This is an excerpt from Dimensions of Leisure for Life 2nd Edition With HKPropel Access by Tyler Tapps,Mary Sara Wells,Mary S. Wells & Mary Parr.
By Linda Oakleaf
As recreation providers, it is our job to ensure that we are inclusive of everyone, including members of the LGBTQ community. There is currently comparatively little research about the needs of LGBTQ people, partly because this is not a group that many recreation agencies have sought out as participants. As attitudes toward the LGBTQ community have shifted, more and more agencies are starting to serve this population. When members of this community are looking for leisure spaces, one thing they focus on is their estimation of the likely presence or absence of discriminatory attitudes (Barbosa & Liechty, 2018; Oakleaf & Richmond, 2017). One key to serving this community is to communicate to all users that you are welcoming of LGBTQ individuals. You can do this through equitable policies and inclusive staff training and by working with your local LGBTQ organizations.

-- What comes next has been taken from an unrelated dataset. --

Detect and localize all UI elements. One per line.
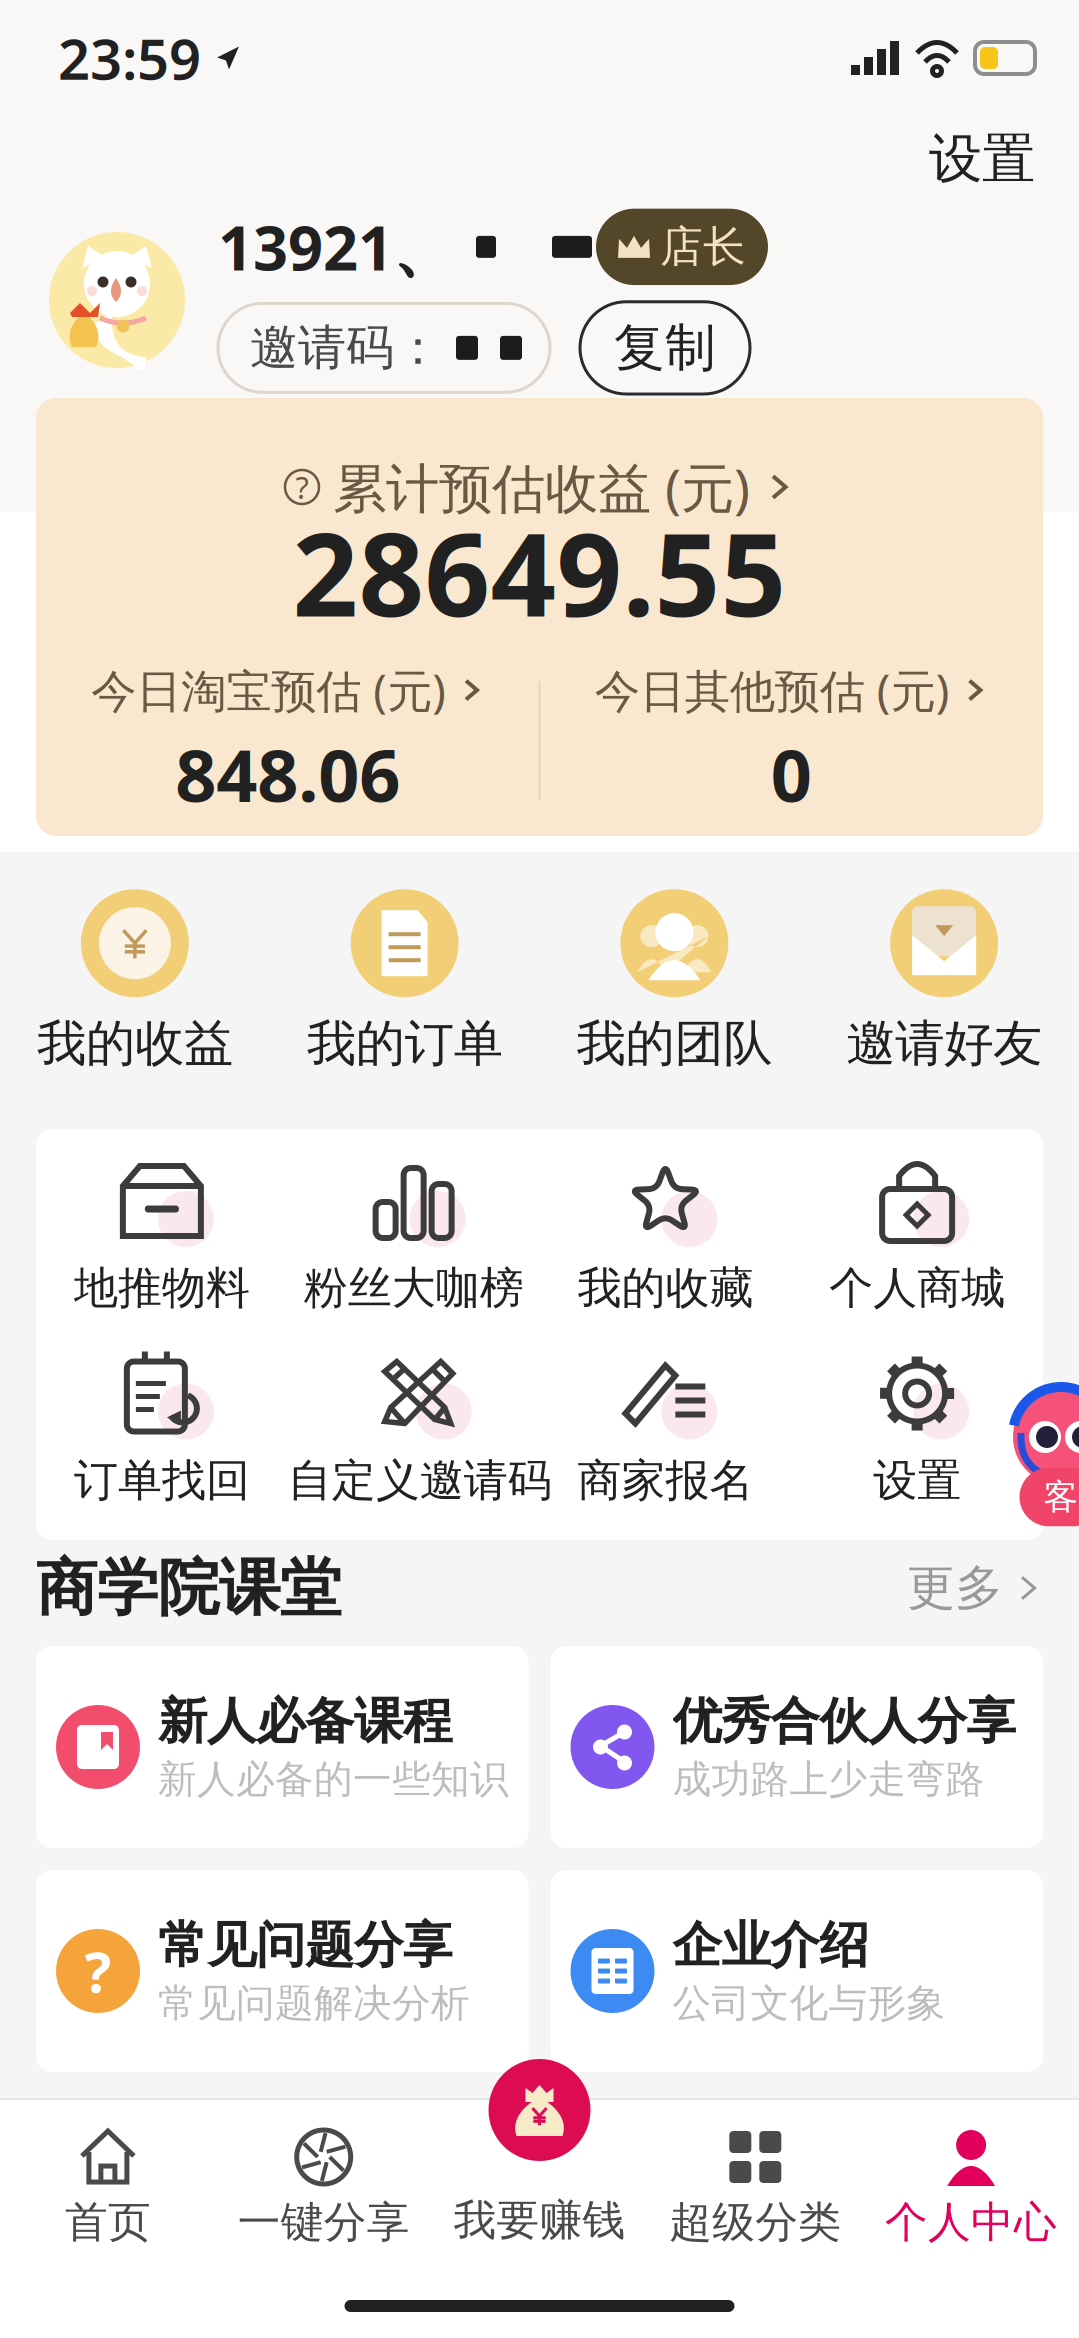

There have long been leisure opportunities designed by and for LGBTQ individuals. LGBTQ-specific bars, community centers, hotels, and cruises have provided leisure spaces for LGBTQ people and their families. However, these spaces themselves are not always equitable. White, affluent gay men are often more welcome in LGBTQ spaces than, for example, Black, homeless, transgender people (Knee, 2019). None of the groups discussed in this chapter are monolithic, and it is incumbent on us to see the multiple dimensions of diversity in any given group.
For recreation agencies to be inclusive of transgender individuals, it is necessary to address both programming and facilities. Recreation providers frequently provide programs that are just for men or boys or just for women or girls. In sports that are coed, there are frequently requirements that a certain number of people on the team be female. Agencies should think carefully about whether gender-segregated programs are really necessary. When agencies do provide these programs, they should ensure that their policies are inclusive of everyone. Agencies should have a written policy that allows participants to choose the most appropriate programs for themselves. Policies that require transgender participants to provide birth certificates, IDs, or documentation from medical providers constitute a real barrier to participation and are not inclusive practices.
Participants who are transgender should be able to use the locker room, shower, and restroom facilities that are consistent with their gender identity. Showers with curtains are safer for transgender participants than open showers, and the setup of showers and locker rooms should maximize privacy to the largest extent possible. Family showers and locker rooms should be available, but organizations should not require that they be used by all transgender patrons. It is extremely rare for providers to create programs that are aimed at transgender or intersex people, although this is changing. Some recreation departments host events like an all-bodies swim that are specifically aimed at transgender participants. Reach out to transgender groups and individuals in your community to learn about their needs and interests.